Нет. Да. Слабый запах мертвого хрусталя над ее головой – нимб, как у тех святых, которыми полна заброшенная церковь.
Инголф отодвигает ее руки от себя и вытаскивает удостоверение. Поднимает. Дает рассмотреть и только после этого убирает.
– К врачу сходи, – говорит он. – У тебя опухоль. Тут.
Он ткнул ей в живот, и женщина тихо ойкнула.
– Растет. Вырастет и лопнет. Тогда найдут. Будет поздно. Сходи сейчас.
Инголфу сложно переводить увиденное в слова, но он старается. И полынь ее аромата вдруг сменяется тухлой рыбой. Страх? Он не собирался нападать на нее. Он хочет предупредить.
Сломать предопределенность.
Женщина отодвигается, но Инголф успевает схватить ее за руку.
– Отпустите!
– У тебя опухоль! – он кричит и еще больше пугает ее, а нужно лишь, чтобы она поняла и поверила. – Опухоль! Больница. Городская. Доктор Вершинин! Борис Никодимович Вершинин!
Имя всплывает спасительной соломинкой.
– Он хороший. Он доктор. Сходи. Скажи. Проверь. Ты же ничего не потеряешь, если проверишь…

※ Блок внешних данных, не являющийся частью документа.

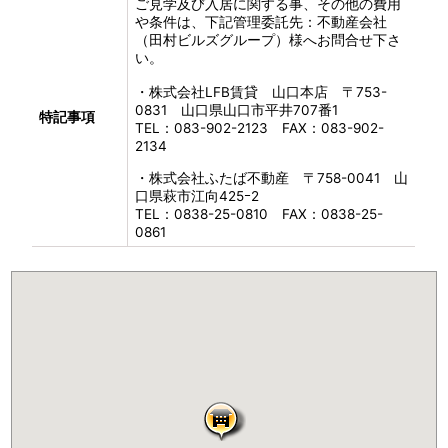
ご見学及び入居に関する事、その他の費用
や条件は、下記管理委託先：不動産会社
（田村ビルズグループ）様へお問合せ下さ
い。
・株式会社LFB賃貸 山口本店 〒753-
0831 山口県山口市平井707番1
特記事項
TEL：083-902-2123 FAX：083-902-
2134
・株式会社ふたば不動産 〒758-0041 山
口県萩市江向425ｰ2
TEL：0838-25-0810 FAX：0838-25-
0861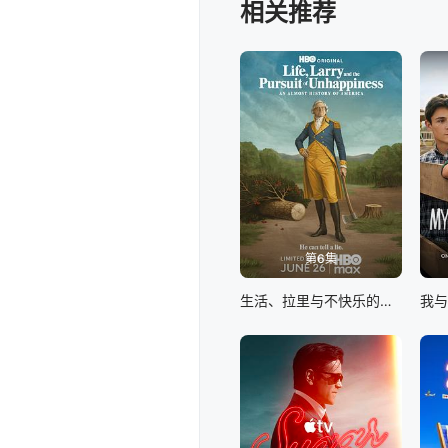
相关推荐
第6集
生活、拉里与不快乐的追求：一部美国史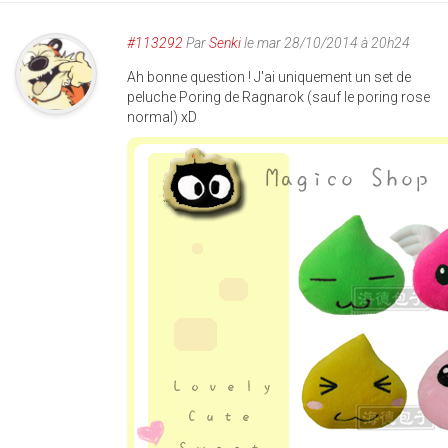
#113292
Par
Senki
le mar 28/10/2014 à 20h24
Ah bonne question ! J'ai uniquement un set de
peluche Poring de Ragnarok (sauf le poring rose
normal) xD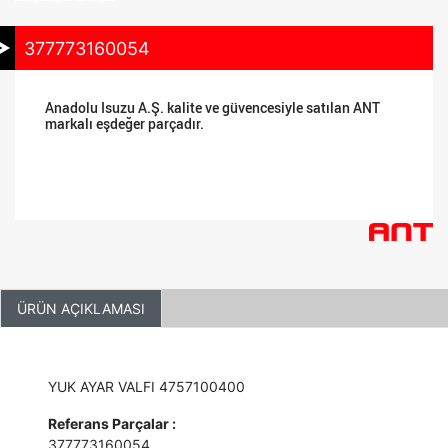
377773160054
Anadolu Isuzu A.Ş. kalite ve güvencesiyle satılan ANT
markalı eşdeğer parçadır.
ÜRÜN AÇIKLAMASI
YUK AYAR VALFI 4757100400
Referans Parçalar :
377773160054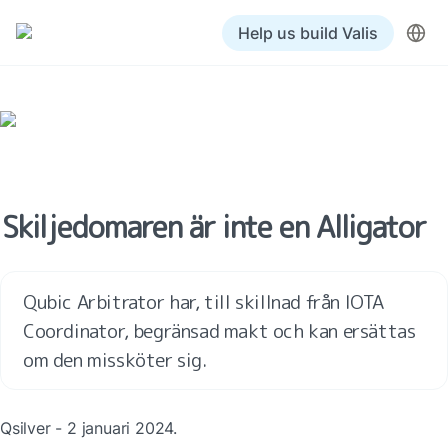
Help us build Valis
Skiljedomaren är inte en Alligator
Qubic Arbitrator har, till skillnad från IOTA 
Coordinator, begränsad makt och kan ersättas 
om den missköter sig. 
Qsilver - 2 januari 2024.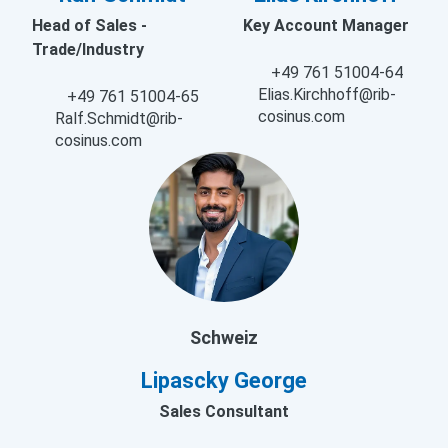
Head of Sales -
Key Account Manager
Trade/Industry
+49 761 51004-64
Elias.Kirchhoff@rib-
+49 761 51004-65
cosinus.com
Ralf.Schmidt@rib-
cosinus.com
Schweiz
Lipascky George
Sales Consultant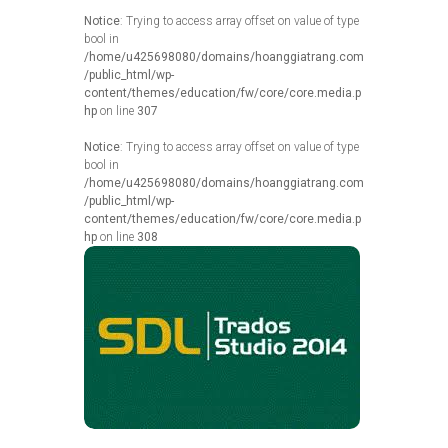
Notice
: Trying to access array offset on value of type
bool in
/home/u425698080/domains/hoanggiatrang.com
/public_html/wp-
content/themes/education/fw/core/core.media.p
hp
on line
307
Notice
: Trying to access array offset on value of type
bool in
/home/u425698080/domains/hoanggiatrang.com
/public_html/wp-
content/themes/education/fw/core/core.media.p
hp
on line
308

И тогда, возможно, останешься жива. Одна предопределенность сломается. Если сломается одна, то сломается и другая.
– Пожалуйста, – добавляет Инголф и разжимает руку. Женщина пятится. Она пятится до самой машины – красный "Пежо" – и ныряет в салон быстро, точно опасаясь, что Инголф погонится за ней.
У него своя задача.
Закрыть глаза. Сосредоточиться. Вдохнуть и выдохнуть, мешаясь с потоком машин, ныряя в него, как если бы он был морем. Снегом. И среди тысячи следов, оставленных на этом снегу, Инголфу нужен один.
И он находится, затоптанный, полустертый, но тем не менее четкий. След зовет.
Машины визжат. Кричат. Кто-то выскакивает, пытаясь остановить Инголфа:
– Придурок! Куда прешь!
И от этого человека несет болезнью. Его сердце черно, но здесь уже не спасти.
– Ты умрешь, – говорит Инголф просто, чтобы предупредить. У человека есть еще дела, которые он желал бы доделать. Пусть займется.
– Да ты…
Натыкается на взгляд и отползает, матерясь в полголоса. Одутловатое лицо наливается злым багрянцем, как небо на закате. Жаль.
Инголф не любит, когда люди умирают. Но след зовет. Лежит. Ведет. Меж рядов машин, что замерли вдруг в пробке, которой еще секунду назад не было. Рейса-Рова не бросает своих?
Она знает, где живет человек, нужный Инголфу. Но ее знание тоже не способно изменить предопределенность.
А что способно?
Инголф идет. Пробирается между раскаленными металлическими телами. Отсеивает гудки и голоса. Вдыхает жар. Выдыхает холод. Хрусталь остается внутри, наполняя пустоту.
На съезде с кольца авария. Черный "Лендровер" подмял под себя "Жигули". Из-под днища машин растекается масло. В небеса ползет дым, и тополя на обочине – другие, но одинаково полуживые – втягивают его в листья.
Инголф обходит аварию и машины "Скорой помощи". Походя, считает жертвы – двое мертвы. Третий скоро. У четвертой есть шанс.
Если дымы ее не отравят.
Дорога, на которую он вышел, почти пуста. Она хорошая – гладкая, ровная, но машин нет. Они не видят ее, такую удобную, прорезавшую район черной асфальтовой жилой. Дома подходят к самому краю дороги и замирают слоновьими тушами на краю смоляной ямы. В дороге отражаются их фасады с блестящими стеклами и разноцветными балконами, дохлые петунии и сухие кусты сирени.
Деревья на ней не выживают.
Зато след яркий, четкий.
Инголф идет. Потом бежит. В отличие от сна, здесь нет снега, в который он бы провалился, напротив, поверхность пружинит под ногами, отдаваясь в пятках, и на каждом прыжке острая боль пронизывает тело, подгоняет.
Дома становятся ниже, грязней, а после вдруг сменяются столь же низкими и уродливыми соснами. Их перекрученные стволы взламывают землю, вываливая сухими слипшимися комьями. Ветви расправляются, пытаясь задержаться в рыхлом небе, а желтая иглица облетает от малейшего дуновения. Падает она с хрустальным звоном, и под ногами трещит стеклом.
Инголф замедлил шаг.
Под соснами, по варикозным венам корней, по желтостеклянной земле, крался туман. Он разламывался на пушистые куски, которые тотчас срастались, сращивая прореху. Редкие ветви, которым случалось окунуться в желтую муть, стекали каплями расплавленной коры.